> _Task material_
....

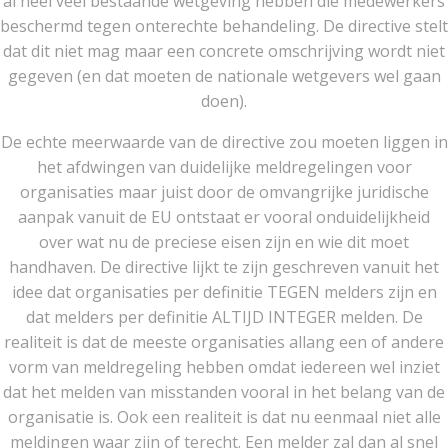
al heel veel bestaande wetgeving hebben die medewerkers
beschermd tegen onterechte behandeling. De directive stelt
dat dit niet mag maar een concrete omschrijving wordt niet
gegeven (en dat moeten de nationale wetgevers wel gaan
doen).
De echte meerwaarde van de directive zou moeten liggen in
het afdwingen van duidelijke meldregelingen voor
organisaties maar juist door de omvangrijke juridische
aanpak vanuit de EU ontstaat er vooral onduidelijkheid
over wat nu de preciese eisen zijn en wie dit moet
handhaven. De directive lijkt te zijn geschreven vanuit het
idee dat organisaties per definitie TEGEN melders zijn en
dat melders per definitie ALTIJD INTEGER melden. De
realiteit is dat de meeste organisaties allang een of andere
vorm van meldregeling hebben omdat iedereen wel inziet
dat het melden van misstanden vooral in het belang van de
organisatie is. Ook een realiteit is dat nu eenmaal niet alle
meldingen waar zijn of terecht. Een melder zal dan al snel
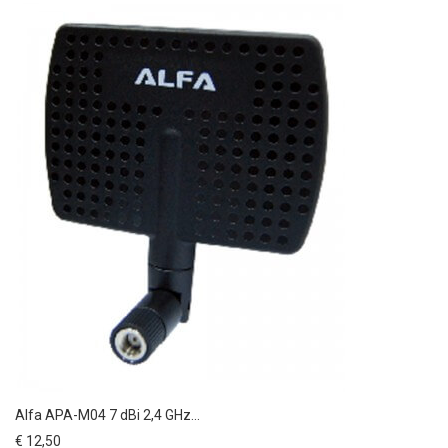
Alfa APA-M04 7 dBi 2,4 GHz...
€ 12,50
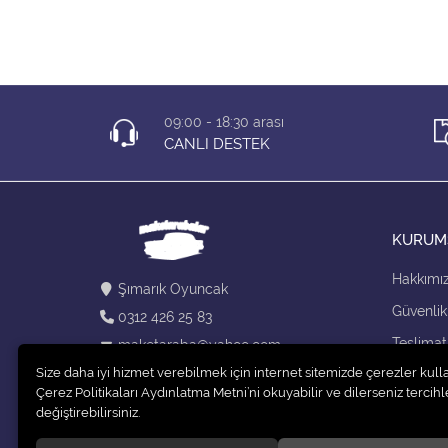
09:00 - 18:30 arası
CANLI DESTEK
KURUM
Hakkımı
Şımarık Oyuncak
Güvenlik
0312 426 25 83
Teslimat
maketaraba@yahoo.com
Size daha iyi hizmet verebilmek için internet sitemizde çerezler kull
Kargo Se
Çerez Politikaları Aydınlatma Metni’ni okuyabilir ve dilerseniz tercihle
değiştirebilirsiniz.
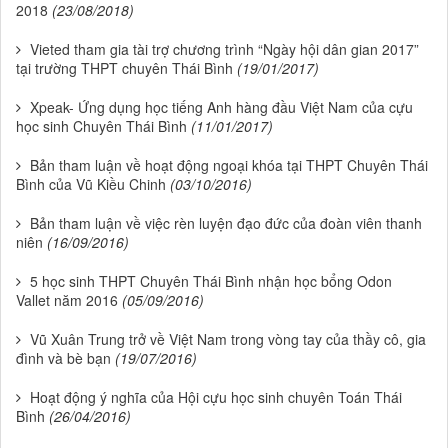
2018
(23/08/2018)
Vieted tham gia tài trợ chương trình “Ngày hội dân gian 2017”
tại trường THPT chuyên Thái Bình
(19/01/2017)
Xpeak- Ứng dụng học tiếng Anh hàng đầu Việt Nam của cựu
học sinh Chuyên Thái Bình
(11/01/2017)
Bản tham luận về hoạt động ngoại khóa tại THPT Chuyên Thái
Bình của Vũ Kiều Chinh
(03/10/2016)
Bản tham luận về việc rèn luyện đạo đức của đoàn viên thanh
niên
(16/09/2016)
5 học sinh THPT Chuyên Thái Bình nhận học bổng Odon
Vallet năm 2016
(05/09/2016)
Vũ Xuân Trung trở về Việt Nam trong vòng tay của thầy cô, gia
đình và bè bạn
(19/07/2016)
Hoạt động ý nghĩa của Hội cựu học sinh chuyên Toán Thái
Bình
(26/04/2016)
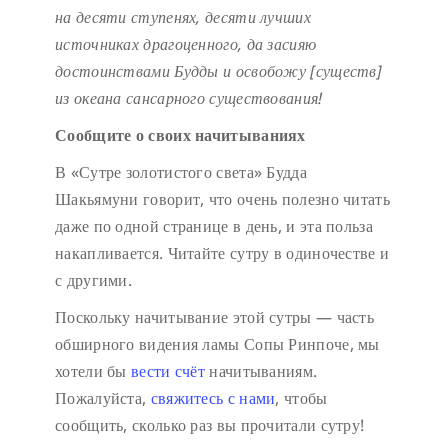
на десяти ступенях,
десяти лучших
источниках драгоценного,
да засияю
достоинствами Будды
и освобожу [существ]
из океана сансарного существования!
Сообщите о своих начитываниях
В «Сутре золотистого света» Будда
Шакьямуни говорит, что очень полезно читать
даже по одной странице в день, и эта польза
накапливается. Читайте сутру в одиночестве и
с другими.
Поскольку начитывание этой сутры — часть
обширного видения ламы Сопы Ринпоче, мы
хотели бы
вести счёт
начитываниям.
Пожалуйста,
свяжитесь с нами
, чтобы
сообщить, сколько раз вы прочитали сутру!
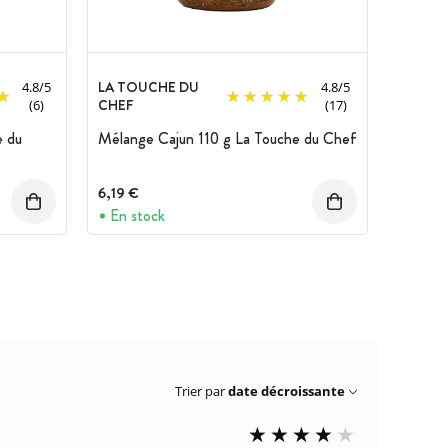
LA TOUCHE DU
4.8
/
5
4.8
/
5
CHEF
(6)
(17)
e du
Mélange Cajun 110 g La Touche du Chef
6,19 €
En stock
Trier par
date décroissante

....

> _The task_
Please output all the data exactly as given, with the pictures omitted.

> _Answer box_
al heel veel bestaande wetgeving hebben die medewerkers
beschermd tegen onterechte behandeling. De directive stelt
dat dit niet mag maar een concrete omschrijving wordt niet
gegeven (en dat moeten de nationale wetgevers wel gaan
doen).
De echte meerwaarde van de directive zou moeten liggen in
het afdwingen van duidelijke meldregelingen voor
organisaties maar juist door de omvangrijke juridische
aanpak vanuit de EU ontstaat er vooral onduidelijkheid
over wat nu de preciese eisen zijn en wie dit moet
handhaven. De directive lijkt te zijn geschreven vanuit het
idee dat organisaties per definitie TEGEN melders zijn en
dat melders per definitie ALTIJD INTEGER melden. De
realiteit is dat de meeste organisaties allang een of andere
vorm van meldregeling hebben omdat iedereen wel inziet
dat het melden van misstanden vooral in het belang van de
organisatie is. Ook een realiteit is dat nu eenmaal niet alle
meldingen waar zijn of terecht. Een melder zal dan al snel
Alfa APA-M04 7 dBi 2,4 GHz...
€ 12,50
09:00 - 18:30 arası
CANLI DESTEK
KURUM
Hakkımı
Şımarık Oyuncak
Güvenlik
0312 426 25 83
Teslimat
maketaraba@yahoo.com
Size daha iyi hizmet verebilmek için internet sitemizde çerezler kull
Kargo Se
Çerez Politikaları Aydınlatma Metni’ni okuyabilir ve dilerseniz tercihle
değiştirebilirsiniz.
2018
(23/08/2018)
Vieted tham gia tài trợ chương trình “Ngày hội dân gian 2017”
tại trường THPT chuyên Thái Bình
(19/01/2017)
Xpeak- Ứng dụng học tiếng Anh hàng đầu Việt Nam của cựu
học sinh Chuyên Thái Bình
(11/01/2017)
Bản tham luận về hoạt động ngoại khóa tại THPT Chuyên Thái
Bình của Vũ Kiều Chinh
(03/10/2016)
Bản tham luận về việc rèn luyện đạo đức của đoàn viên thanh
niên
(16/09/2016)
5 học sinh THPT Chuyên Thái Bình nhận học bổng Odon
Vallet năm 2016
(05/09/2016)
Vũ Xuân Trung trở về Việt Nam trong vòng tay của thầy cô, gia
đình và bè bạn
(19/07/2016)
Hoạt động ý nghĩa của Hội cựu học sinh chuyên Toán Thái
Bình
(26/04/2016)
на десяти ступенях,
десяти лучших
источниках драгоценного,
да засияю
достоинствами Будды
и освобожу [существ]
из океана сансарного существования!
Сообщите о своих начитываниях
В «Сутре золотистого света» Будда
Шакьямуни говорит, что очень полезно читать
даже по одной странице в день, и эта польза
накапливается. Читайте сутру в одиночестве и
с другими.
Поскольку начитывание этой сутры — часть
обширного видения ламы Сопы Ринпоче, мы
хотели бы
вести счёт
начитываниям.
Пожалуйста,
свяжитесь с нами
, чтобы
сообщить, сколько раз вы прочитали сутру!
LA TOUCHE DU
4.8
/
5
4.8
/
5
CHEF
(6)
(17)
e du
Mélange Cajun 110 g La Touche du Chef
6,19 €
En stock
Trier par
date décroissante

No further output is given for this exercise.